= J. Salwyn Schapiro =

Jacob Salwyn Schapiro (December 19, 1879 – December 30, 1973) was a professor emeritus of History at the City College of New York.

==Work==
In his book, Liberalism and the Challenge of Fascism, Schapiro set out to discuss the changes in both England and France. Schapiro contrasted the smooth evolution of liberalism in England to the violent swings back and forth between reaction and liberal forces in France. This historical violent dialectic in France, in Schapiro's argument, was what created the basic ideas of Nazism.

Schapiro's Definition of Fascism
"It would be a great error to regard fascism as a counterrevolutionary movement directed against the communists, as was that of the reactionaries against the liberals during the first half of the nineteenth century. Fascism is something unique in modern history, in that it is a revolutionary movement of the middle class directed, on the one hand, against the great banks and big business and, on the other hand, against the revolutionary demands of the working class. It repudiates democracy as a political system in which the bankers, capitalists, and socialists find free scope for their activities, and it favors a dictatorship that will eliminate these elements from the life of the nation. Fascism proclaims a body of doctrines that are not entirely new; there are no "revelations" in history."

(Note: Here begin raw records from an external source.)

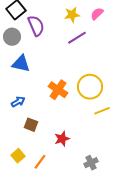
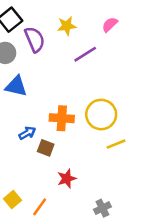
yellow star: (72, 15) -> (67, 26), moved
orange cross: (58, 90) -> (62, 118), turned -30
blue arrow: (18, 102) -> (27, 133), moved
brown square: (31, 125) -> (46, 148), moved

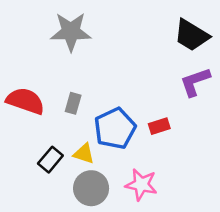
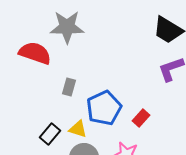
red semicircle: (25, 101) -> (35, 53), moved
red rectangle: (159, 126) -> (141, 118), moved, turned -30

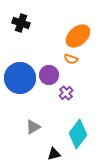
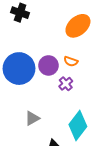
orange semicircle: (71, 59) -> (71, 61), moved

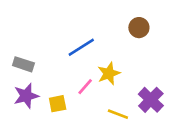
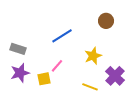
yellow star: (109, 74) -> (93, 56), moved
pink line: (85, 87) -> (57, 66), moved

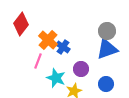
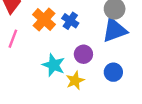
blue cross: (63, 47) -> (70, 21), moved
pink line: (38, 61) -> (13, 39), moved

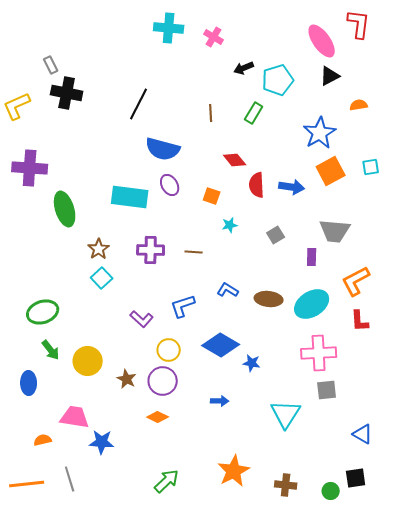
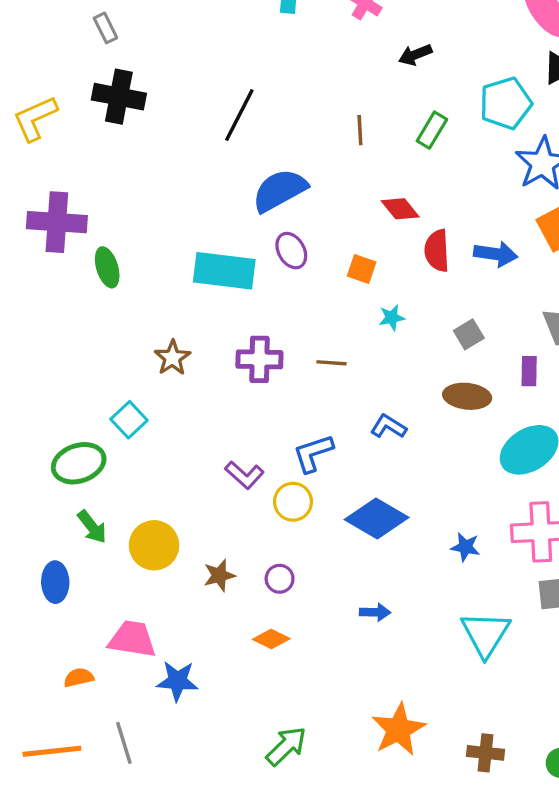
gray rectangle: (51, 65) -> (105, 28), moved
cyan pentagon: (278, 80) -> (506, 103), moved
blue semicircle: (163, 149) -> (280, 190), turned 136
green ellipse: (65, 209) -> (107, 267), moved, size x0.7
cyan square: (102, 278) -> (129, 420), moved
brown ellipse: (269, 299) -> (467, 396), moved
yellow circle: (169, 350) -> (293, 502), moved
blue star: (252, 363) -> (465, 547), moved
brown star: (127, 379) -> (219, 575), turned 30
purple circle: (163, 381) -> (280, 579), size x0.6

One thinker whose views Schapiro felt were proto-fascist was French anarchist Pierre-Joseph Proudhon (1809–1865). This interpretation of Proudhon's philosophy was strongly challenged by Italian activist and author Nicola Chiaromonte, however.

==Quotes==
- "As nature abhors a vacuum, history abhors changes without origins, whether immediate or remote. Fascism did not spring fully grown from the chin of Mussolini".
—Liberalism and the Challenge of Fascism, pg 322

==Writings==
- Modern and Contemporary European History, (1815–1928), publisher: Houghton Mifflin Co., The Riverside Press, Cambridge, MA, 1929.
- Liberalism and the Challenge of Fascism, Social Forces in England and France, (1815–1870), publisher: McGraw-Hill Book Company, Inc., NY, 1949.
- "Condorcet and the Rise of Liberalism", publisher:Harcourt, Brace and Company, inc, 1934.
- "Anticlericalism: Conflict Between Church and State in France, Italy, and Spain", publisher: D. Van Nostrand Company, Inc., Princeton, NJ, 1967.